__Given data__
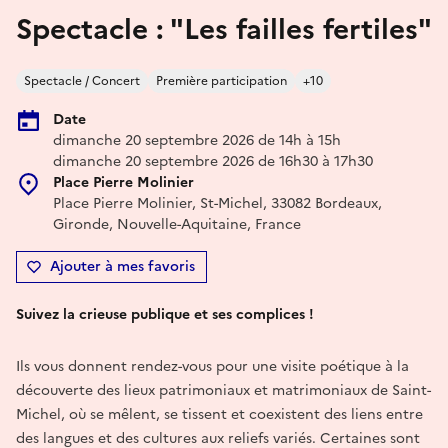
Spectacle : "Les failles fertiles"
Spectacle / Concert
Première participation
+10
Date
dimanche 20 septembre 2026 de 14h à 15h
dimanche 20 septembre 2026 de 16h30 à 17h30
Place Pierre Molinier
Place Pierre Molinier, St-Michel, 33082 Bordeaux,
Gironde, Nouvelle-Aquitaine, France
Ajouter à mes favoris
Suivez la crieuse publique et ses complices !
Ils vous donnent rendez-vous pour une visite poétique à la
découverte des lieux patrimoniaux et matrimoniaux de Saint-
Michel, où se mêlent, se tissent et coexistent des liens entre
des langues et des cultures aux reliefs variés. Certaines sont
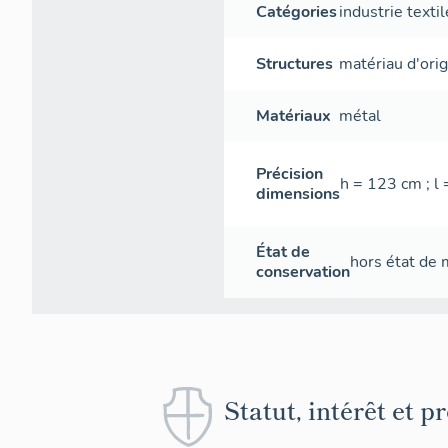
Catégories
industrie textil
Structures
matériau d'ori
Matériaux
métal
Précision
h = 123 cm ; l
dimensions
État de
hors état de
conservation
Statut, intérêt et p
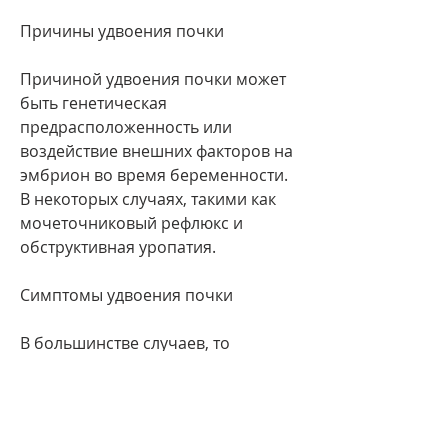
Причины удвоения почки
Причиной удвоения почки может 
быть генетическая 
предрасположенность или 
воздействие внешних факторов на 
эмбрион во время беременности. 
В некоторых случаях, такими как 
мочеточниковый рефлюкс и 
обструктивная уропатия.
Симптомы удвоения почки
В большинстве случаев, то 
требуется лечение основного 
заболевания. 
Прогноз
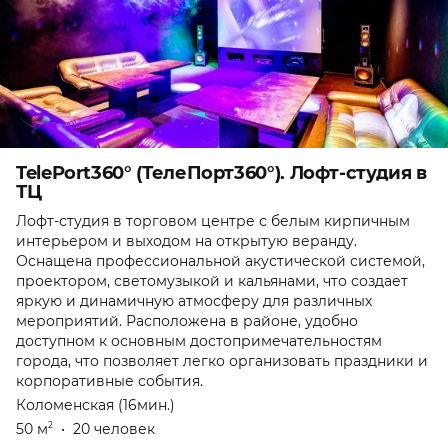
TelePort360° (ТелеПорт360°). Лофт-студия в
ТЦ
Лофт-студия в торговом центре с белым кирпичным
интерьером и выходом на открытую веранду.
Оснащена профессиональной акустической системой,
проектором, светомузыкой и кальянами, что создает
яркую и динамичную атмосферу для различных
мероприятий. Расположена в районе, удобно
доступном к основным достопримечательностям
города, что позволяет легко организовать праздники и
корпоративные события.
Коломенская (16мин.)
50 м
•
20 человек
2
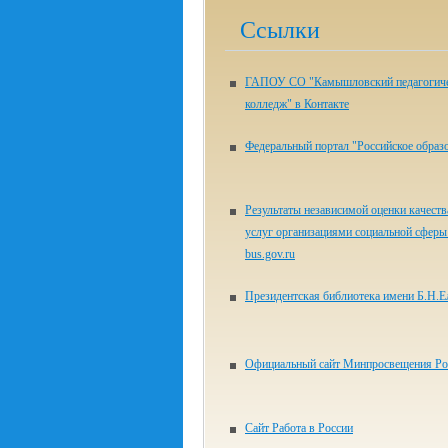
Ссылки
ГАПОУ СО "Камышловский педагогич
колледж" в Контакте
Федеральный портал "Российское образ
Результаты независимой оценки качеств
услуг организациями социальной сферы 
bus.gov.ru
Президентская библиотека имени Б.Н.Е
Официальный сайт Минпросвещения Ро
Сайт Работа в России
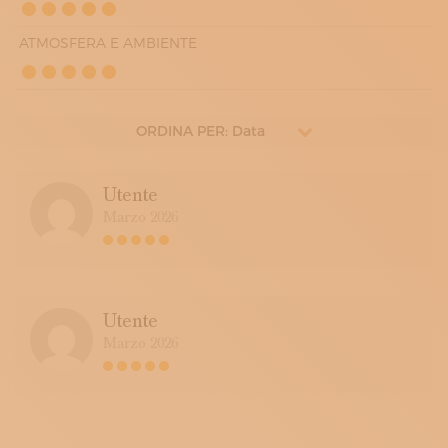
ATMOSFERA E AMBIENTE
ORDINA PER: Data
Utente
Marzo 2026
Utente
Marzo 2026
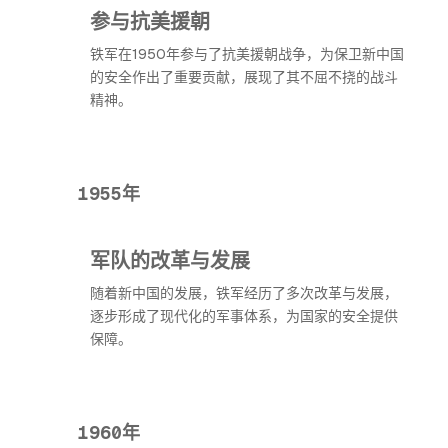
参与抗美援朝
铁军在1950年参与了抗美援朝战争，为保卫新中国
的安全作出了重要贡献，展现了其不屈不挠的战斗
精神。
1955年
军队的改革与发展
随着新中国的发展，铁军经历了多次改革与发展，
逐步形成了现代化的军事体系，为国家的安全提供
保障。
1960年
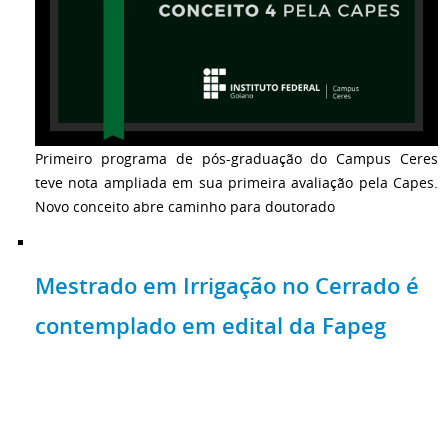
Primeiro programa de pós-graduação do Campus Ceres
teve nota ampliada em sua primeira avaliação pela Capes.
Novo conceito abre caminho para doutorado
Mestrado em Irrigação no Cerrado é
contemplado em edital da Fapeg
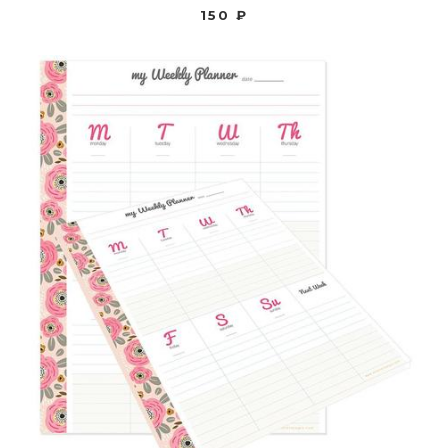
150 ₽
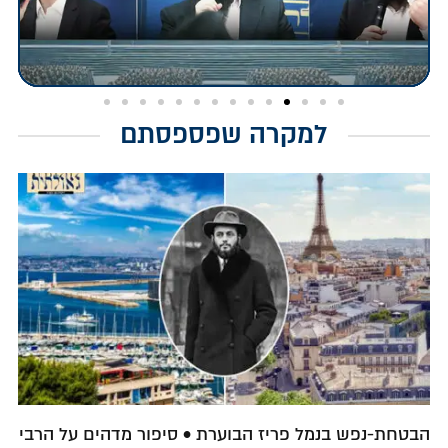
למקרה שפספסתם
הבטחת-נפש בנמל פריז הבוערת • סיפור מדהים על הרבי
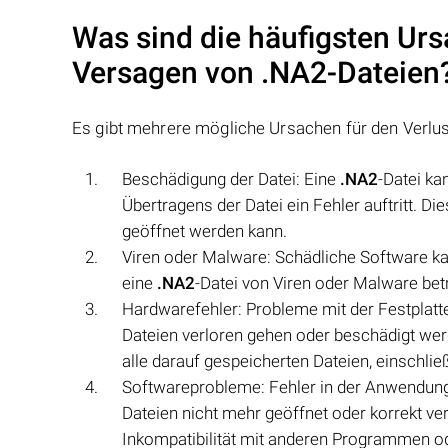
Was sind die häufigsten Urs
Versagen von
.NA2
-Dateien
Es gibt mehrere mögliche Ursachen für den Verlu
Beschädigung der Datei: Eine
.NA2
-Datei k
Übertragens der Datei ein Fehler auftritt. D
geöffnet werden kann.
Viren oder Malware: Schädliche Software k
eine
.NA2
-Datei von Viren oder Malware bet
Hardwarefehler: Probleme mit der Festplat
Dateien verloren gehen oder beschädigt wer
alle darauf gespeicherten Dateien, einschlie
Softwareprobleme: Fehler in der Anwendun
Dateien nicht mehr geöffnet oder korrekt v
Inkompatibilität mit anderen Programmen od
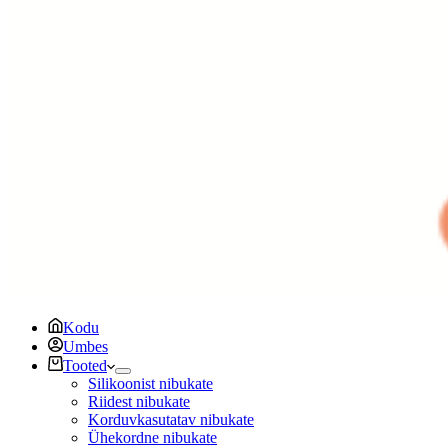
Kodu
Umbes
Tooted
Silikoonist nibukate
Riidest nibukate
Korduvkasutatav nibukate
Ühekordne nibukate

__About this exercise__
Collect every line from the records above that contains the word "удвоения".

__Solution to the problem__
Причины удвоения почки
Причиной удвоения почки может 
Симптомы удвоения почки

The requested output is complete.